O Museu do Tesouro Real, uma gigante caixa-forte localizada na ala poente do Palácio da Ajuda, em Lisboa, que guarda uma das mais importantes coleções mundiais de joias e ourivesaria da monarquia, foi inaugurado esta quarta-feira, dia 1 de junho.

O plano original para este museu tem 226 anos, período durante o qual permaneceu inacabada a obra de remate da ala poente do Palácio Nacional da Ajuda, e o projeto que agora se concluiu, começou a ser trabalhado há seis anos.

Esta quarta-feira, às 18:00, terá lugar a inauguração oficial e, a partir de dia 2 de junho, o Museu do Tesouro Real abre ao público, passando a estar expostas, pela primeira vez e em permanência, as joias da Coroa e as peças de ourivesaria real portuguesa.

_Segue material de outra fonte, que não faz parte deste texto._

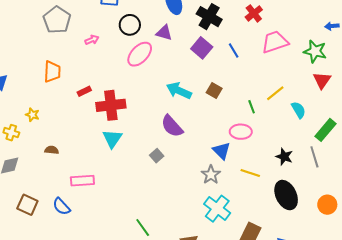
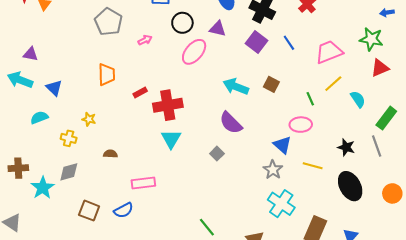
pink trapezoid: (275, 42) -> (329, 52), moved
red triangle: (322, 80) -> (380, 68), turned 36
blue semicircle: (61, 206) -> (124, 210), turned -72

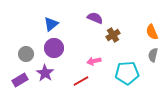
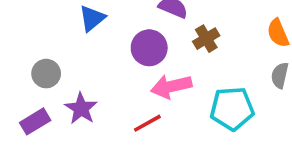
purple circle: (54, 48) -> (149, 48), moved
pink arrow: (94, 61) -> (171, 86), size x1.5

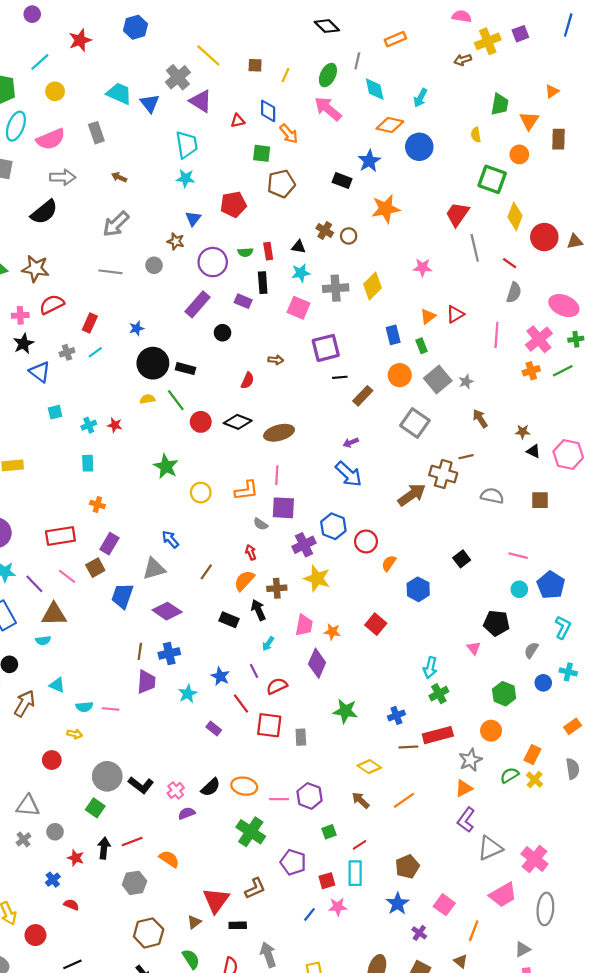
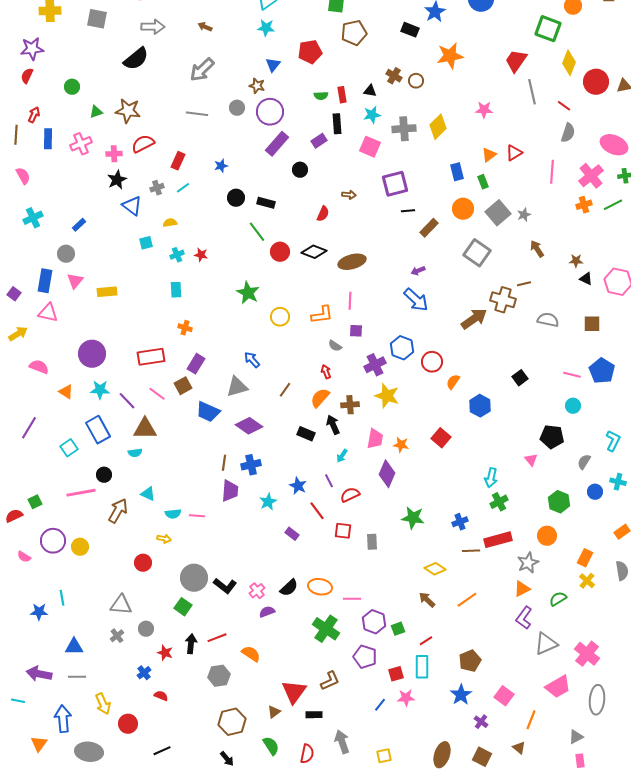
purple circle: (213, 262) -> (270, 112), moved
purple rectangle: (243, 301) -> (319, 141), turned -56
black circle: (153, 363) -> (236, 198), size x0.6
yellow semicircle: (147, 399) -> (170, 223), moved
purple square: (283, 508) -> (356, 331), size x0.6
blue pentagon: (551, 585) -> (602, 371), moved
blue trapezoid: (122, 596) -> (208, 412), turned -85
red square: (269, 725) -> (343, 531), size x0.7
green semicircle: (510, 775) -> (558, 599), moved
purple hexagon: (309, 796) -> (374, 622), moved

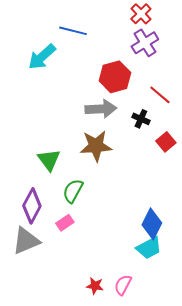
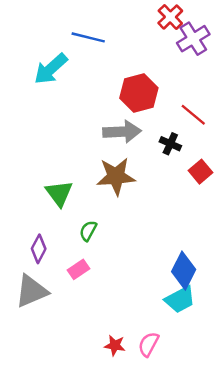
purple cross: (145, 43) -> (193, 39), moved
green semicircle: (73, 191) -> (88, 231), size x0.7
purple diamond: (32, 206) -> (39, 249), size x0.7

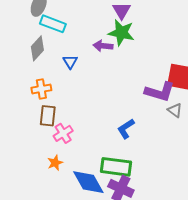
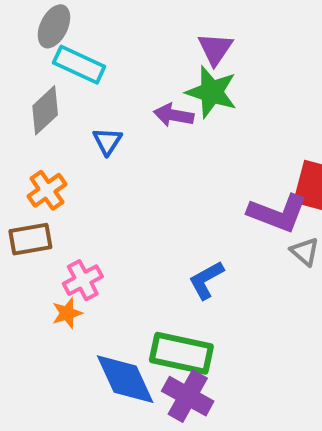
orange cross: (41, 89) -> (47, 190), turned -30
brown rectangle: (48, 116) -> (30, 239), moved, turned 70
orange star: (55, 163) -> (67, 313), moved

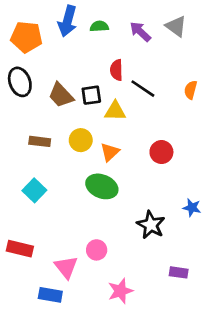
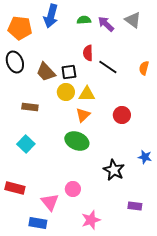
green semicircle: (99, 26) -> (84, 20), moved
yellow triangle: (115, 111) -> (87, 94), moved
yellow circle: (81, 140) -> (66, 92), moved

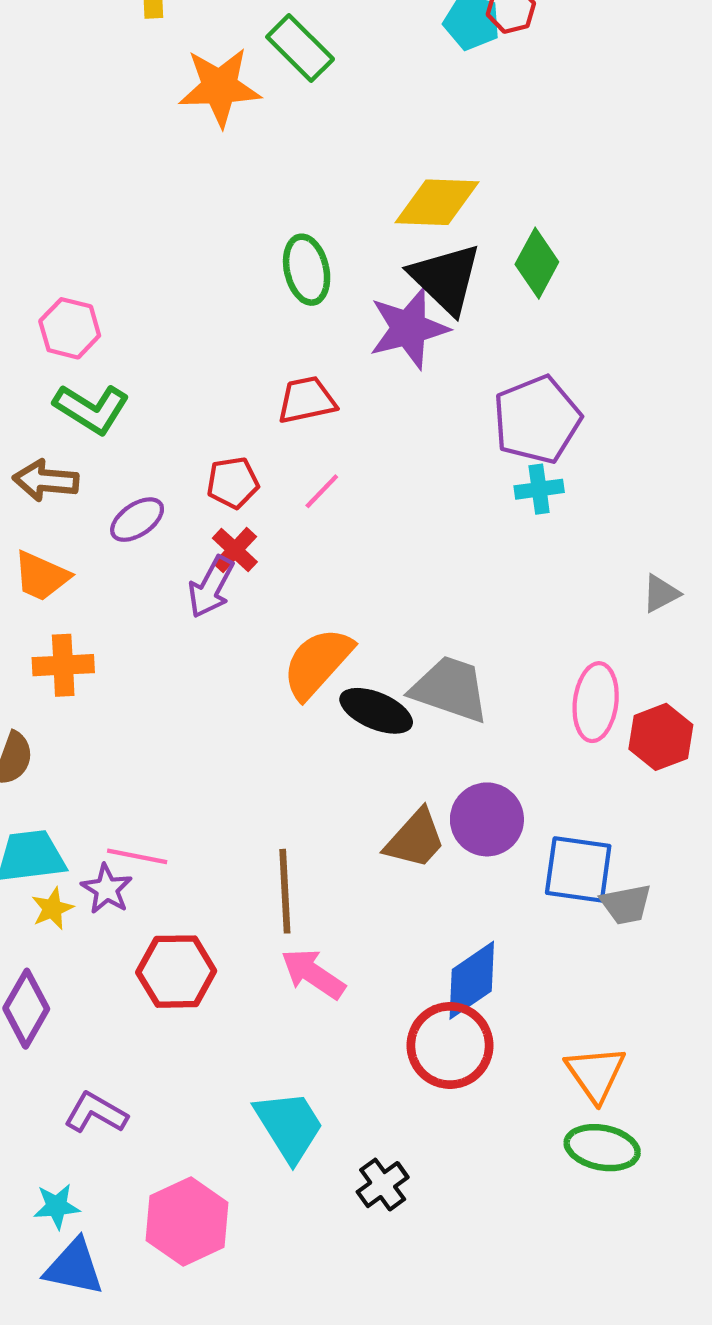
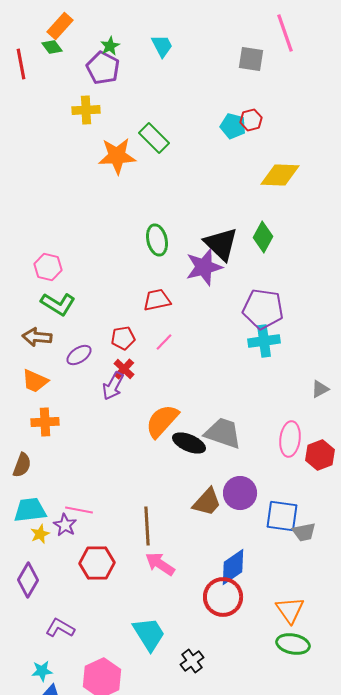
yellow diamond: (437, 202) -> (280, 175), moved
purple pentagon: (537, 420) -> (263, 309), turned 30
cyan cross: (539, 489) -> (264, 341), size x1.4

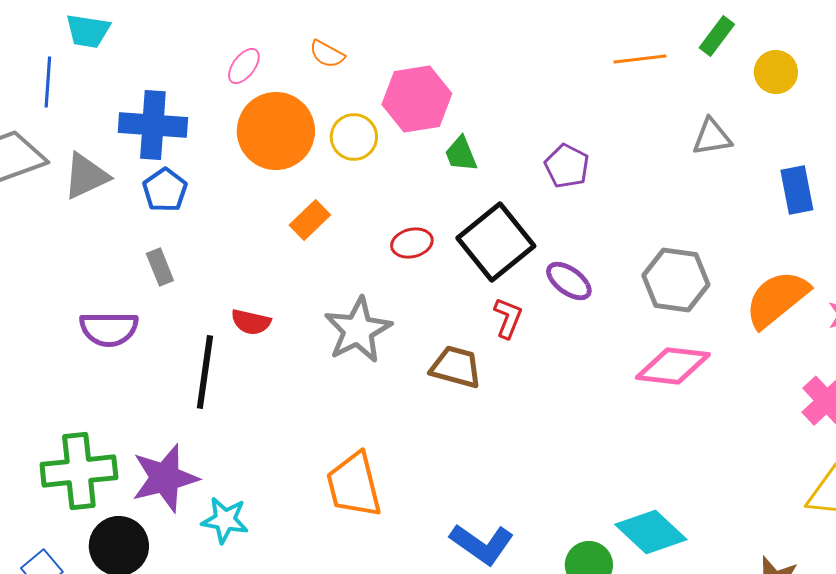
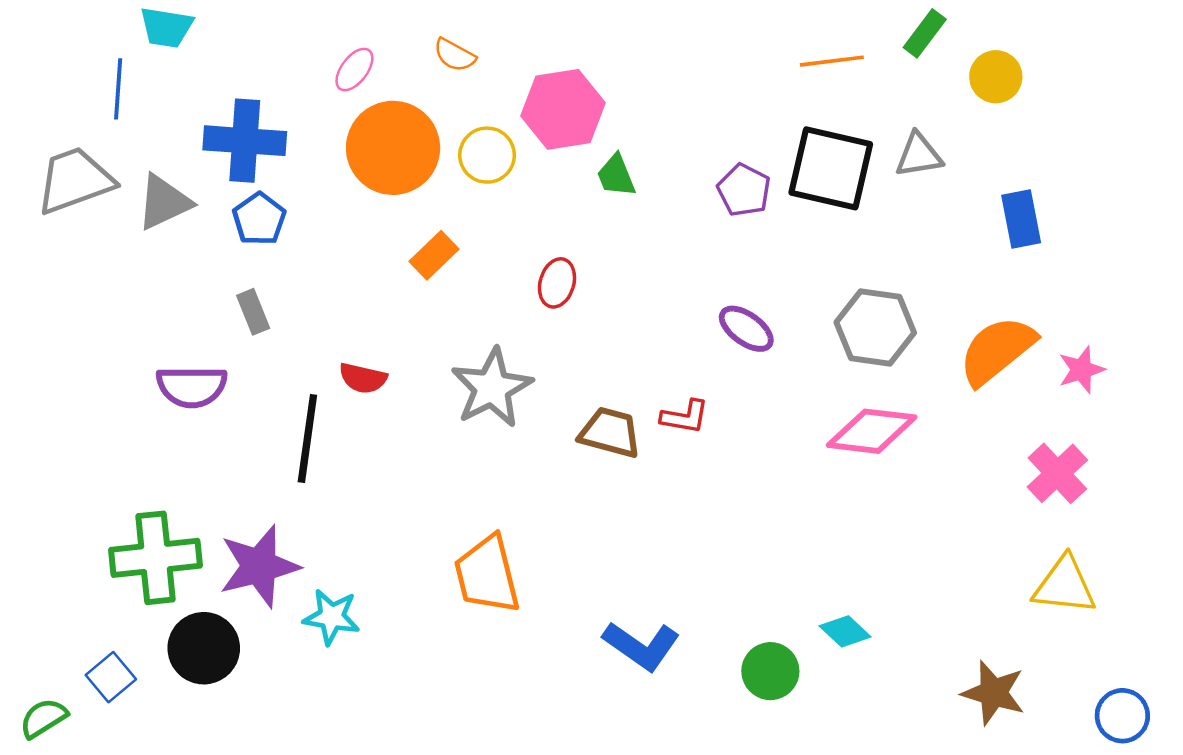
black square: (496, 242) -> (831, 168), moved, turned -38
red ellipse: (412, 243) -> (557, 283), turned -60
red L-shape: (508, 318) -> (685, 417), moved, turned 78
cyan diamond: (651, 532) -> (845, 631), size x0.6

A exposição que, nas palavras do diretor do Palácio Nacional da Ajuda, José Alberto Ribeiro, mostra o “que de melhor se fez a nível de artes decorativas portuguesas e europeias do século XVI até ao século XX”, está dividida em 11 núcleos: ouro e diamantes do Brasil, moedas e medalhas da Coroa, joias do acervo do Palácio Nacional da Ajuda, ordens honoríficas, insígnias régias, objetos de uso civil em prata lavrada, coleções particulares, ofertas diplomáticas, capela real, Baixela Germain e viagens do tesouro real.

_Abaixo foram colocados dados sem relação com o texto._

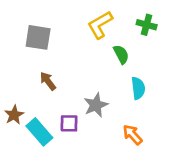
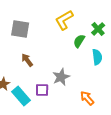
green cross: (147, 25) -> (98, 29), moved, turned 32
green semicircle: (121, 54) -> (79, 41), turned -120
cyan semicircle: (138, 88) -> (97, 57), moved

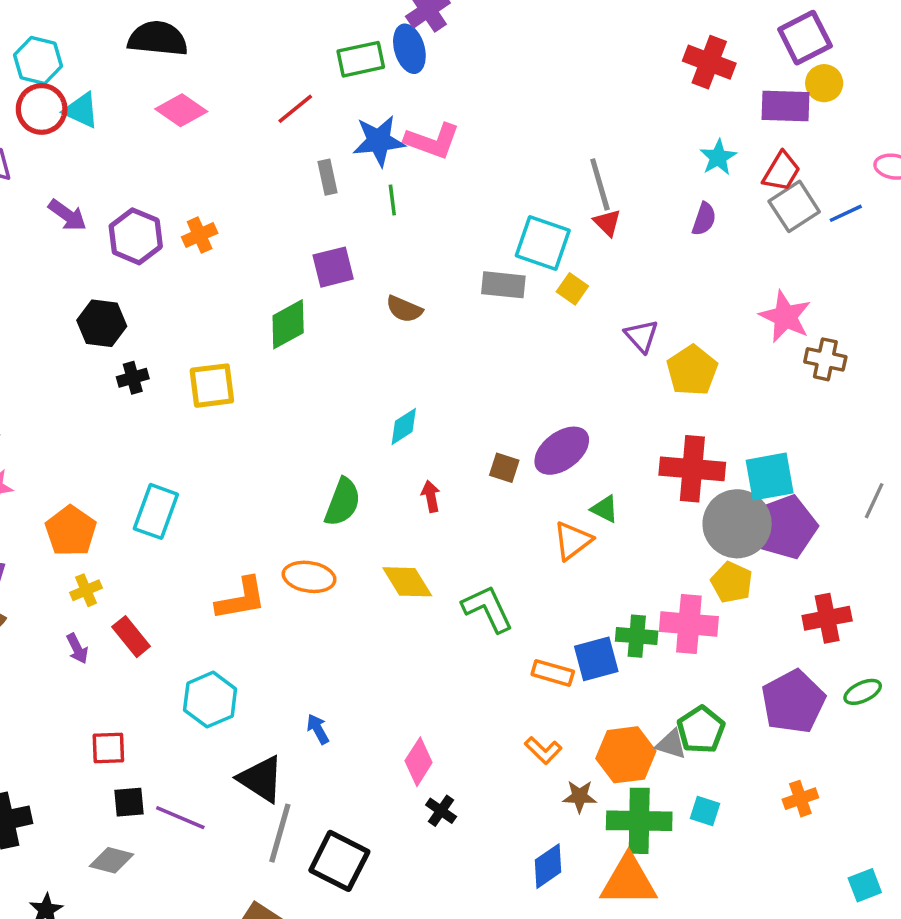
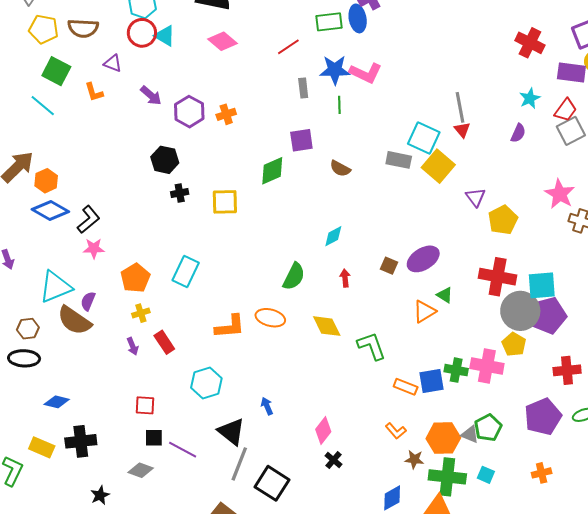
yellow square: (572, 289) -> (438, 166), size x1.8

O espólio do Museu do Tesouro Real está instalado numa das maiores caixas-fortes do mundo – 40 metros de comprimento, 10 metros de largura e 10 metros de altura -, com três pisos, munida com sofisticados equipamentos de segurança e videovigilância, portas blindadas de cinco toneladas, vitrines com controlo de temperatura e humidade e vidros à prova de bala.

O museu contempla ainda áreas técnicas, um serviço de apoio à gestão, um laboratório de conservação e restauro, duas salas de exposições temporárias, um espaço polivalente e um serviço educativo.

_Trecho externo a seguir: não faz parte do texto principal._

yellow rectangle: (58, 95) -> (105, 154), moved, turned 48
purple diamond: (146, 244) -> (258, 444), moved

O museu estará aberto todos os dias e os bilhetes têm um valor de 10 euros, com descontos especiais para crianças, jovens e seniores, para escolas, famílias e grupos.

O desenvolvimento deste projeto museológico envolveu a Direção-Geral do Património Cultural (DGPC), a Associação de Turismo de Lisboa (ATL) e o município.